**DIRECTIONS FOR THIS TASK**
Report each line of the data that has "RoboMarkets" somewhere in it.

━━━ PROVIDED MATERIAL

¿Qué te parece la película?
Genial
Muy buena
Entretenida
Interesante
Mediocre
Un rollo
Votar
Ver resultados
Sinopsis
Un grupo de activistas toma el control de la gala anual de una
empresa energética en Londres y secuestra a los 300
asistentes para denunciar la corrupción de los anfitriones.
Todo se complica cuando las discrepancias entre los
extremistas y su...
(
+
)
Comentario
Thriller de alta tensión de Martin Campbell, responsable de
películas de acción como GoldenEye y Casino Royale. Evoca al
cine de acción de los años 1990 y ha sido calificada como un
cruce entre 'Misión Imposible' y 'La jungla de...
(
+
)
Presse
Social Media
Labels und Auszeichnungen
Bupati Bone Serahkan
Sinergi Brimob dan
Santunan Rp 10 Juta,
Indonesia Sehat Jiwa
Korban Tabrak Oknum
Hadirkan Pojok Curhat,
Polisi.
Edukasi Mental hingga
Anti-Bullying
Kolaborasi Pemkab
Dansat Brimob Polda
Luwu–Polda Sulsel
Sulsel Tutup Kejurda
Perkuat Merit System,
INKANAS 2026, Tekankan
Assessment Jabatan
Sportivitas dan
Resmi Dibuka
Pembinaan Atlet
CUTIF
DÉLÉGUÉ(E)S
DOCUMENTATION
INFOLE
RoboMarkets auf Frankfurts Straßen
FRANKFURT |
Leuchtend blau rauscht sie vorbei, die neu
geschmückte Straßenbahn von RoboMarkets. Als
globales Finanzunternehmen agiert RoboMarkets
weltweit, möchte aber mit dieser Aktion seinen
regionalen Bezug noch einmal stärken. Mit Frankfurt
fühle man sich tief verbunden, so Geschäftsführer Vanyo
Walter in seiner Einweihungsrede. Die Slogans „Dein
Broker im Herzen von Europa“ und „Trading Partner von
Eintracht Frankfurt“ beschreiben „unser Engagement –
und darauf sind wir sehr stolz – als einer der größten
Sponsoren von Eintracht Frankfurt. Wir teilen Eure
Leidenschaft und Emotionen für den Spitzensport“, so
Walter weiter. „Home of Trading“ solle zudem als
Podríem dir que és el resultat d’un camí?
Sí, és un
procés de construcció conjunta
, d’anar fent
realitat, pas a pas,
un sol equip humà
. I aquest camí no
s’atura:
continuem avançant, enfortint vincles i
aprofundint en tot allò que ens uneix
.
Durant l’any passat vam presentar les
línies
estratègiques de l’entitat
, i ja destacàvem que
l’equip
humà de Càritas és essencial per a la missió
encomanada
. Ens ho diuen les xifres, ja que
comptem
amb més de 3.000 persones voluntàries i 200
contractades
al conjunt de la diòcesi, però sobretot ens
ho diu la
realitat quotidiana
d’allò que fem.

━━━━━━
━━━ PROVIDED MATERIAL

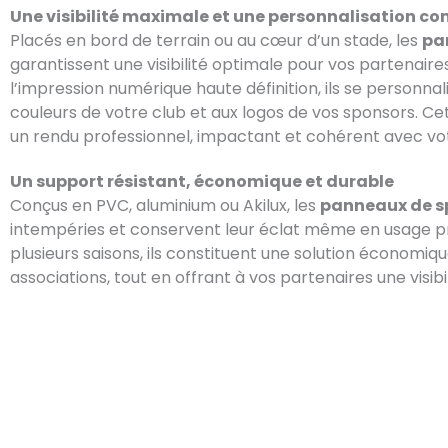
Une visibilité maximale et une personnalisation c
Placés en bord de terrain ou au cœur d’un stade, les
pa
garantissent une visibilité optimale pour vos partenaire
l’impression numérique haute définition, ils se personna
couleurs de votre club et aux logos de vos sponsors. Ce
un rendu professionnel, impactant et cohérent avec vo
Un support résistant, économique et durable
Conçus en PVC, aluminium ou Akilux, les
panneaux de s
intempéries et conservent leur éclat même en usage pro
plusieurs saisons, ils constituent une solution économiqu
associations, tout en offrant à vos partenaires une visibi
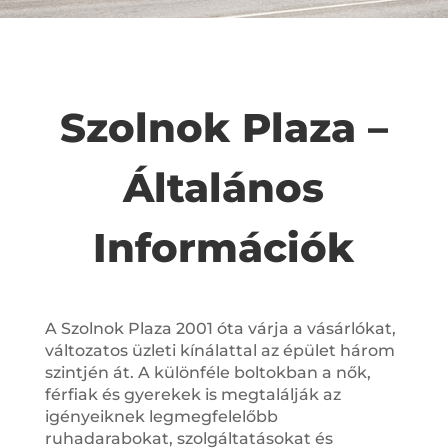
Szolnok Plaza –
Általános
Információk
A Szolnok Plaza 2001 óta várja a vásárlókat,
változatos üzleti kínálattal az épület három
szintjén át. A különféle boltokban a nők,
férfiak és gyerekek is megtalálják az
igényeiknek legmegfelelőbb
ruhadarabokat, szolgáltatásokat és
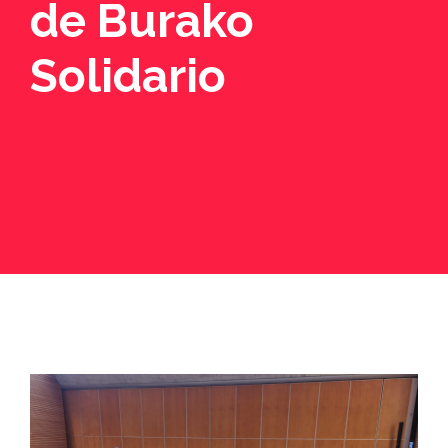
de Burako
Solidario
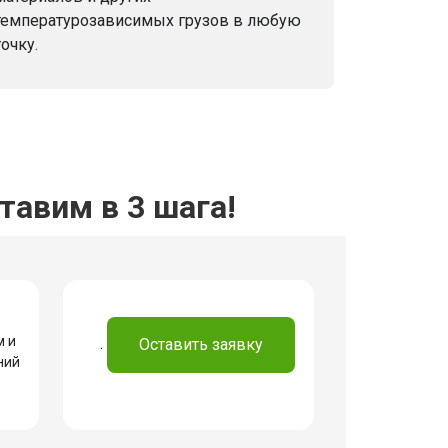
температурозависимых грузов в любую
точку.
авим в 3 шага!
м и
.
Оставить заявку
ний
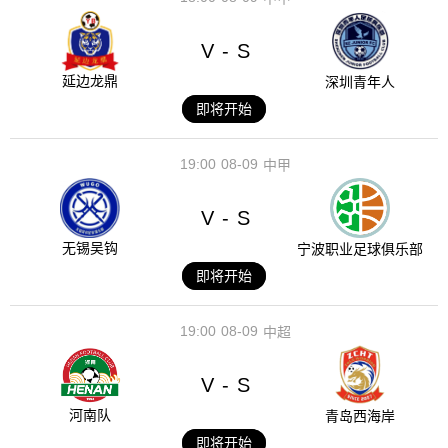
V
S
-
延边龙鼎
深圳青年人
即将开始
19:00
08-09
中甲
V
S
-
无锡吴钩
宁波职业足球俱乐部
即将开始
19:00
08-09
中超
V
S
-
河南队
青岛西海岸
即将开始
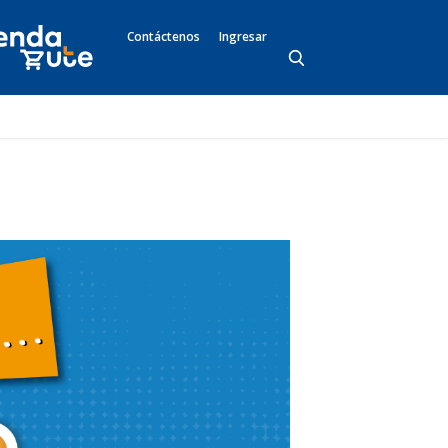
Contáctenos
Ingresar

━━━━━━
━━━ PROVIDED MATERIAL

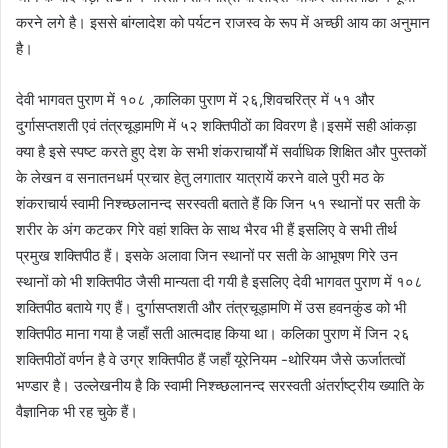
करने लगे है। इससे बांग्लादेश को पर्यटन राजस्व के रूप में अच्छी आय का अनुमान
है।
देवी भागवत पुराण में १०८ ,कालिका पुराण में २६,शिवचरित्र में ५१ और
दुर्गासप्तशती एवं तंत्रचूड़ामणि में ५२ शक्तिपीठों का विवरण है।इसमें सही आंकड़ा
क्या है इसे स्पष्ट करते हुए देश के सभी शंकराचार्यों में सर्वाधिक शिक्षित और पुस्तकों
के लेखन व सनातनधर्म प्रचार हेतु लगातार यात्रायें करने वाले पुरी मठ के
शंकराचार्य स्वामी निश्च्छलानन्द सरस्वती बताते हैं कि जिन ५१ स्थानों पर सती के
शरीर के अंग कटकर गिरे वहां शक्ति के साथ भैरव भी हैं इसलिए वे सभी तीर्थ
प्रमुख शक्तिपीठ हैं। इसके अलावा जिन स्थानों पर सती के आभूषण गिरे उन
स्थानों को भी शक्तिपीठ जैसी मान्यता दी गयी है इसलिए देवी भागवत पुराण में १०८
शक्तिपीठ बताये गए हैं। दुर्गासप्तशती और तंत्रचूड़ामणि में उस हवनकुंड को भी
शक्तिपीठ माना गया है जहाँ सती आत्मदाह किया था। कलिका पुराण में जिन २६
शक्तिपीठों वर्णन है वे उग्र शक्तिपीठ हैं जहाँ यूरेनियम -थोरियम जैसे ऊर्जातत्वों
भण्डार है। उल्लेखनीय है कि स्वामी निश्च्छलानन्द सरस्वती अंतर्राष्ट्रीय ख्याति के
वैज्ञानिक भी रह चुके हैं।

━━━━━━

**THE ANSWER**
RoboMarkets auf Frankfurts Straßen
geschmückte Straßenbahn von RoboMarkets. Als
globales Finanzunternehmen agiert RoboMarkets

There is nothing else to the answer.